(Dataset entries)
_ _ _ _

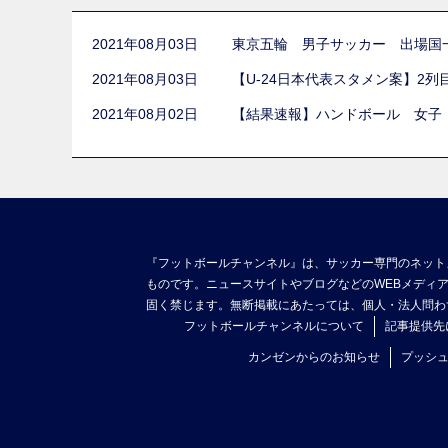
2021年08月03日
東京五輪 男子サッカー 出場国
2021年08月03日
【U-24日本代表スタメン案】2
2021年08月02日
【結果速報】ハンドボール 女子
『フットボールチャンネル』は、サッカー専門のネット
ものです。ニュースサイトやブログなどのWEBメディ
固く禁じます。無断掲載にあたっては、個人・法人問わ
フットボールチャンネルについて
記事提供先
カンゼンからのお知らせ
プッシ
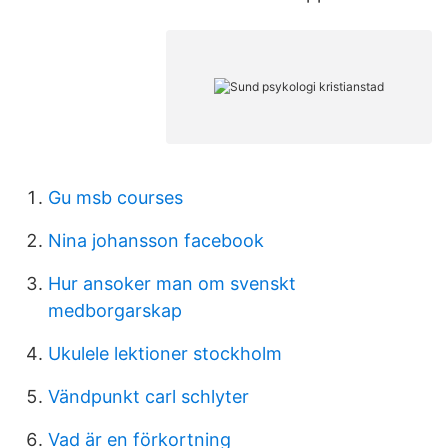
Gu msb courses
Nina johansson facebook
Hur ansoker man om svenskt
medborgarskap
Ukulele lektioner stockholm
Vändpunkt carl schlyter
Vad är en förkortning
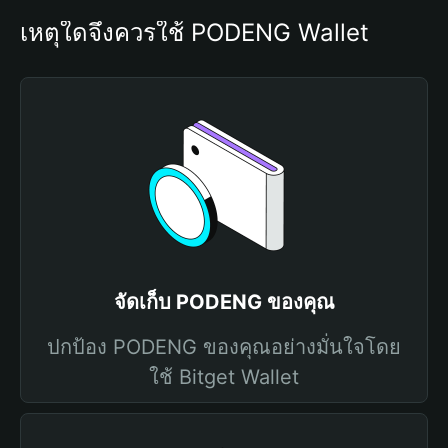
เหตุใดจึงควรใช้ PODENG Wallet
จัดเก็บ PODENG ของคุณ
ปกป้อง PODENG ของคุณอย่างมั่นใจโดย
ใช้ Bitget Wallet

_ _ _ _

* **Task item**
Be exact. Write out all the entries and omit the pictures.

* **Exercise result**
2021年08月03日
東京五輪 男子サッカー 出場国
2021年08月03日
【U-24日本代表スタメン案】2
2021年08月02日
【結果速報】ハンドボール 女子
『フットボールチャンネル』は、サッカー専門のネット
ものです。ニュースサイトやブログなどのWEBメディ
固く禁じます。無断掲載にあたっては、個人・法人問わ
フットボールチャンネルについて
記事提供先
カンゼンからのお知らせ
プッシ
Gu msb courses
Nina johansson facebook
Hur ansoker man om svenskt
medborgarskap
Ukulele lektioner stockholm
Vändpunkt carl schlyter
Vad är en förkortning
เหตุใดจึงควรใช้ PODENG Wallet
จัดเก็บ PODENG ของคุณ
ปกป้อง PODENG ของคุณอย่างมั่นใจโดย
ใช้ Bitget Wallet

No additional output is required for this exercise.